The U.S. Department of Defense has awarded the UCSD School of Medicine the leadership role in a 10-site, five-year clinical consortium that will focus on gaining a greater understanding of post-traumatic stress disorder and traumatic brain injuries — disorders that have been appearing with alarming frequency lately, especially in military personnel who have participated in the current conflicts in Iraq and Afghanistan.
The consortium has been alotted $60 million out of $300 million set aside by Congress to address the issue of PTSD and TBI, as well as any possible links between the two.
The 10 research sites throughout the United States that comprise the consortium, including one located at the UCSD Medical Center, will work together to research ways in which to possibly prevent, mitigate and treat the symptoms displayed by victims.
“We are lucky in that we actually got two pieces of the whole pie,” said Raul Coimbra, who will be leading the San Diego TBI/PTSD clinical research center. “We are both overseeing the 10 sites involved in the consortium, as well as running a clinical research center right here in San Diego.”
While in the past, blast injuries received during military conflicts frequently resulted in fatalities, the advancement of both medical and military technology has increased survival rates and led to the new problem of how to deal with resulting brain injuries, principal investigator of the consortium Murray B. Stein said.
These battle wounds — referred to as TBI if they are severe, or concussions if they are mild — have been linked to the onset of symptoms associated with PTSD in a greater frequency than can be explained by chance, said Stein, who is also professor of psychiatry and family and preventive medicine at UCSD, and a staff psychiatrist for the VA San Diego Healthcare System.
Though the specific studies that will take place have not yet been selected, the recent discovery that patients exhibiting symptoms of both TBI and PTSD are less able to function on a daily basis than those with just one of the disorders ensures that their connection will undoubtedly be one of the matters investigated.
“One disorder seems to compound the disability of the other, and we don’t completely understand why that is,” Stein said.
Depending on the focus of the studies, investigators will be presented with a wide range of subject pools from which to draw.
“From the VA hospital to the Level 1 Trauma Center at the UCSD Medical Center to the Navy Medical Center next to Balboa Park, we will have the opportunity to recruit individuals for our research from a large variety of target populations,” Stein said.
Researchers are hopeful that studies conducted on possible treatments for PTSD/TBI at the VA hospital — as well as other outpatient sites — could potentially result in findings that might directly benefit those specific populations in question.
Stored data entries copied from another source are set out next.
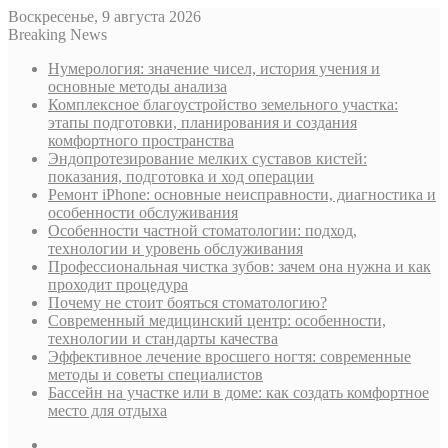
Воскресенье, 9 августа 2026
Breaking News
Нумерология: значение чисел, история учения и
основные методы анализа
Комплексное благоустройство земельного участка:
этапы подготовки, планирования и создания
комфортного пространства
Эндопротезирование мелких суставов кистей:
показания, подготовка и ход операции
Ремонт iPhone: основные неисправности, диагностика и
особенности обслуживания
Особенности частной стоматологии: подход,
технологии и уровень обслуживания
Профессиональная чистка зубов: зачем она нужна и как
проходит процедура
Почему не стоит бояться стоматологию?
Современный медицинский центр: особенности,
технологии и стандарты качества
Эффективное лечение вросшего ногтя: современные
методы и советы специалистов
Бассейн на участке или в доме: как создать комфортное
место для отдыха
Sidebar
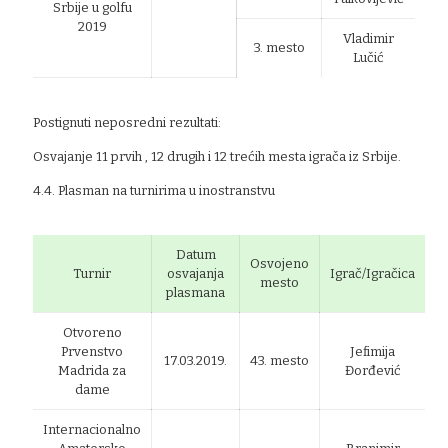
Srbije u golfu
2019
Vladimir
3. mesto
Lučić
Postignuti neposredni rezultati:
Osvajanje 11 prvih , 12 drugih i 12 trećih mesta igrača iz Srbije.
4.4. Plasman na turnirima u inostranstvu
Datum
Osvojeno
Turnir
osvajanja
Igrač/Igračica
mesto
plasmana
Otvoreno
Prvenstvo
Jefimija
17.03.2019.
43. mesto
Madrida za
Đorđević
dame
Internacionalno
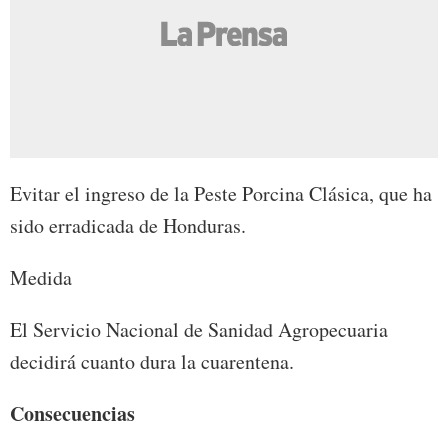
Evitar el ingreso de la Peste Porcina Clásica, que ha
sido erradicada de Honduras.
Medida
El Servicio Nacional de Sanidad Agropecuaria
decidirá cuanto dura la cuarentena.
Consecuencias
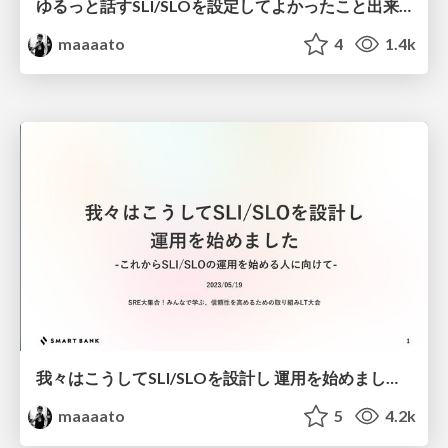
ゆるっと話すSLI/SLOを設定してよかったこと出来ていないこと
maaaato
4
1.4k
我々はこうしてSLI/SLOを設計し 運用を始めました -これからSLI/SLOの運用を始める人に向けて-
maaaato
5
4.2k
With similar tests going on at all 10 sites, it will be possible for researchers to compile large sums of data combining important information from subjects participating in the study at each research center.
“Studies will be set up and planned to run concurrently at the multiple sites so as to increase the number of subjects participating in our research,” Stein said.
Coimbra said researchers involved with the project will be concerned with three primary goals.
“We will be attempting to better understand the relationship between mild TBI and the development of PTSD, as has been observed in the current Iraq conflict; to work on ways in which to attenuate or prevent the symptoms that result from these disorders; and to research ways in which to reintegrate those individuals who suffer from the chronic symptoms of PTSD back into everyday society,” Coimbra said.
The population recruited for each of the specific projects will depend on the focus of the research study.
“If we, for example, decide to do a study in which we test treatments for those suffering from TBI, we will most likely involve several trauma centers in our tests,” Coimbra said.
Researchers hope they will learn how to intervene in cases in which an individual has a TBI, so as to prevent PTSD symptoms from setting in and making a bad situation worse.
Stein, as the consortium’s director, will work with investigators nationwide in hopes of moving toward solutions to some of today’s biggest unanswered questions regarding PTSD and TBI.
“Personally, I am looking forward to working with talented, experienced researchers, and getting to pick their brains as we work toward developing research that will hopefully make a major impact and produce results and working treatments for PTSD/TBI in the near future, if not immediately,” Stein said.